The revolution is being very much driven from below. While the main opposition leaders are liberals who advocate neoliberal economic policies, they are not trusted by ordinary people, and on several occasions have been prevented from making any deal with Yanukovich due to pressure from rank and file protesters.

More worryingly, the far right, whether the nationalist “Svoboda” (Freedom) Party which has a large number of seats in the parliament, or the “Right Sector” which has been engaged in street fights with the police, has a very visible and undeniable role in this movement. It is particularly the Right Sector which has done most of the street fighting in Kiev, both initiating it and giving the fighting its insurrectionary character. They are seen by many as being the boldest and most fearless part of the movement, in contrast to the more mainstream liberal leaders who some fear will try to find a compromise with Yanukovich.

"It is a revolution." Ilya Matveev, a St Petersburg based socialist and activist told me. "Yes, the far right is strong, but it’s not a ‘fascist coup’. It is important not to present this revolution as a right wing uprising. That is echoing Putin’s propaganda." The Yanukovich government, and his Kremlin backers, are focussing on the involvement of the Right Sector in order to discredit the revolution. The right is certainly a major part of this movement, which generally is dominated by somewhat nationalist rhetoric and symbolism.
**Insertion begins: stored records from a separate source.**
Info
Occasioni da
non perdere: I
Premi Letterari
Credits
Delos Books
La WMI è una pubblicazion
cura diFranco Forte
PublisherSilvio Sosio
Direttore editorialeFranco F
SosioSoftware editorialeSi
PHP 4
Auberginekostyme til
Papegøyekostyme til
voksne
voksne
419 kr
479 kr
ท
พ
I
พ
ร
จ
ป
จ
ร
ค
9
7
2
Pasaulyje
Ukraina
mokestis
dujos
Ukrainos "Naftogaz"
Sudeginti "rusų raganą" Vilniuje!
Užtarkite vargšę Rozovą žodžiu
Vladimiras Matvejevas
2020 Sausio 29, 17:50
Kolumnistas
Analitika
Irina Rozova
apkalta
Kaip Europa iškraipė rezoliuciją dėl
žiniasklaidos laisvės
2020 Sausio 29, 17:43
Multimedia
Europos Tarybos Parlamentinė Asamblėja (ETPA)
However it is not the only part.

It is clear that this is a mass popular uprising, with opinion polls consistently showing around 50% support for Euromaidan. Large numbers of ordinary people are actively involved, and while the main catalyst was the desire for closer integration with the European Union, the motivations of most are anger with the corruption and repressive nature of political and economic elites in the country.
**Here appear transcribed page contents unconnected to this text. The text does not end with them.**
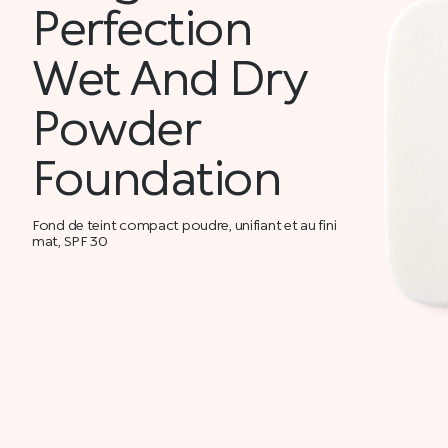
Perfection
Wet And Dry
Powder
Foundation
Fond de teint compact poudre, unifiant et au fini
mat, SPF 30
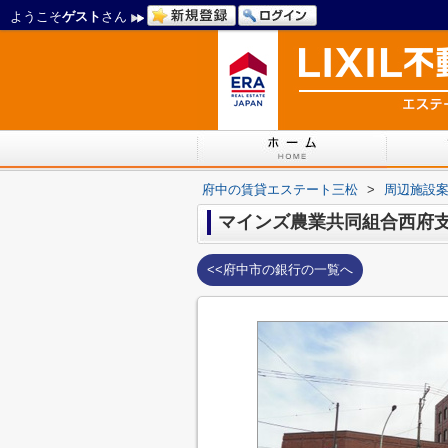
ようこそ
ゲスト
さん
府中の賃貸エステート三松
>
周辺施設
マインズ農業共同組合西府
<<府中市の銀行の一覧へ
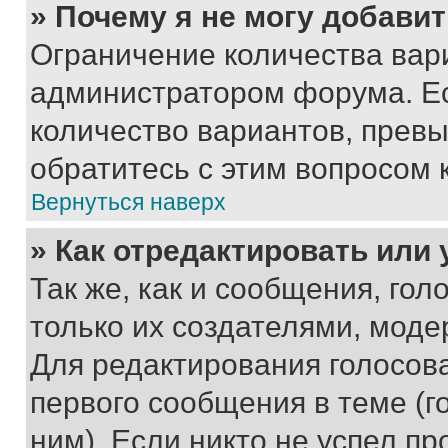
» Почему я не могу добави
Ограничение количества вар
администратором форума. Е
количество вариантов, прев
обратитесь с этим вопросом 
Вернуться наверх
» Как отредактировать или
Так же, как и сообщения, го
только их создателями, мод
Для редактирования голосов
первого сообщения в теме (г
ним). Если никто не успел пр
Where is the left in all this? In the Ukraine the left is very small and weak. The Communist Party is large, but is essentially a loyal opposition to the government, and opposes Euromaidan. The radical left is very small and therefore has had little impact on the process so far. It has suffered a split over the movement, with one of the main organizations, Borotba, opposing the movement completely. The small Left Opposition meanwhile has participated in the protests, mainly by volunteering in hospitals. When a coup of 100 anarchists attempted to form an anarchist defence brigade at Maidan, they were prevented from doing so by members of the Right Sector. What’s more, Ukraine had a traumatic experience under the USSR, especially in Stalin’s time, so many Ukrainians are understandably suspicious of anything connected to socialism.

Nevertheless, the evening before Yanukovich’s crackdown, there was an open meeting in the Euromaidan headquarters where Ukrainian leftists raised radical left demands such as preventing oligarchs from taking public office. Many non-political people present responded with even more radical proposals to strip the oligarchs and millionaires of all political rights completely. The Left Opposition issued in January a ten point plan for social change, which is even being discussed seriously in liberal and right wing publications. Such demands could make this movement more attractive to people in the east of the country, where so far the revolution has not been as strong so far, and they show the logic of the situation, which goes beyond the more nationalist and bourgeois demands of the opposition leadership.
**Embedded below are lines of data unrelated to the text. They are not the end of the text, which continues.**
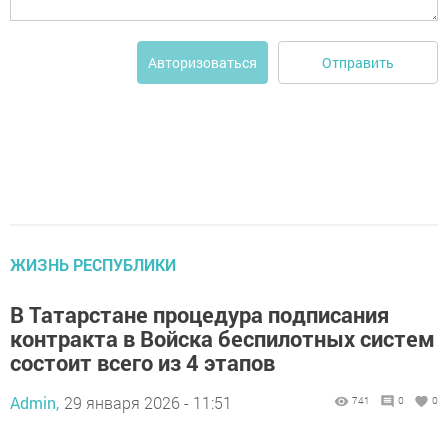
Отправить
Авторизоваться
ЖИЗНЬ РЕСПУБЛИКИ
В Татарстане процедура подписания
контракта в Войска беспилотных систем
состоит всего из 4 этапов
Admin,
29 января 2026 - 11:51
741
0
0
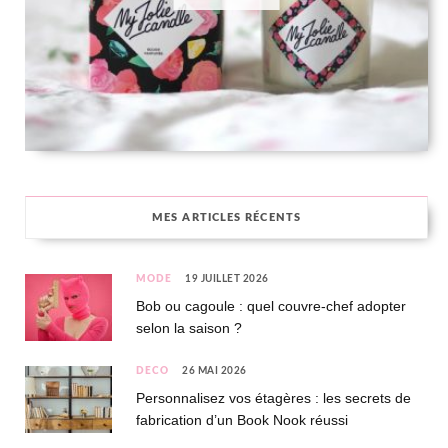
MES ARTICLES RÉCENTS
MODE
19 JUILLET 2026
Bob ou cagoule : quel couvre-chef adopter
selon la saison ?
DÉCO
26 MAI 2026
Personnalisez vos étagères : les secrets de
fabrication d’un Book Nook réussi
It is far too early to tell how the situation will develop, but for now it seems that the opposition is strong, confident, and willing to fight a brutal, corrupt but desperate government. It is a dangerous situation, with a worryingly prominent role being played by the far right, overt, and possibly covert, involvement by the USA, European Countries and Russia, and the fear that civil war between east and west could develop. Nevertheless, more and more people from the Russian speaking east are joining in, strengthening the possibility that nationalism will be sidelined in favor of more social demands. The people of Ukraine deserve our full solidarity.